God said to Noah, “You, your wife, your sons, and your daughters-in-law may now leave the boat. Let out the birds, animals, and reptiles, so they can mate and live all over the earth.” (15-17, CEV)

The smell of the burning offering pleased God, and he said: Never again will I punish the earth for the sinful things its people do. All of them have evil thoughts from the time they are young, but I will never destroy everything that breathes, as I did this time. As long as the earth remains,there will be planting and harvest, cold and heat; winter and summer, day and night. (21-22, CEV)

The flood is over. It’s probably messed with the climate a bit and left an absurd number of dead things lying around, not to mention destroyed all remnants of ‘civilization’ for the time being, but it’s over. And God says, “Get off the boat…and let the animals mate!” It’s a tacit admission that God really does want humanity to give it another try.
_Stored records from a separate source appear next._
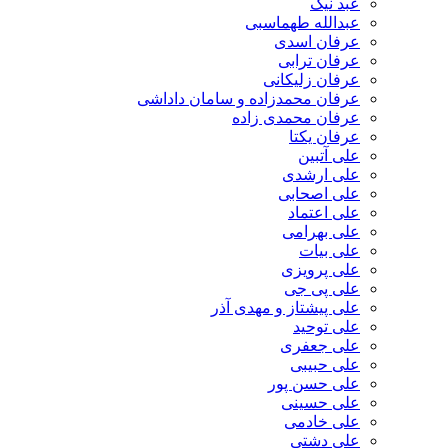
عبد نیک
عبدالله طهماسبی‎
عرفان اسدی
عرفان ترابی
عرفان زلیکانی
عرفان محمدزاده و سامان داداشی
عرفان محمدی زاده
عرفان یکتا
علی آتبین
علی ارشدی
علی اصحابی
علی اعتماد
علی بهرامی
علی بیات
علی پرویزی
علی پی جی
علی پیشتاز و مهدی آذر
علی توحید
علی جعفری
علی حبیبی
علی حسن پور
علی حسینی
علی خادمی
علی دشتی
After Noah builds an alter and sacrifices, Jehovah makes this desire explicit. He acknowledges first that humans will sin from our youth, flood or no flood. But he states that he will not again destroy “everything that breathes” (Maybe that’s why Revelations takes so many scrolls). It’s like God’s saying, “You people f—ed up, you’re going to keep f—ing up and it really p—es me off, but I am not going to give up on you. I’m going to get friends out of you even if I have to cause you great pain.”

And that’s what strikes me, that Jehovah (it seems to me) establishes a policy from this point forward with regards to humanity that we would rather cause us–as a species and as individuals–exquisite pain than destroy us. And maybe we have Noah to thank for that, although I’d guess it was always God’s intent. After all, it might make the opportunity a good deal more desirable when we’ve seen his williness to destroy.

Why do bad things happen to good people? It’s sort of irrelevant since the only good human has been Jesus. But, it makes sense to me to suggest that they happen because God prefers us to suffer a little while that we might lay down our claims to godhood and humble ourselves before him. Because if we don’t, patient as he may be, he would eventually have to exile us. And considering that God is the provider of all good things…

I’ll take the pain.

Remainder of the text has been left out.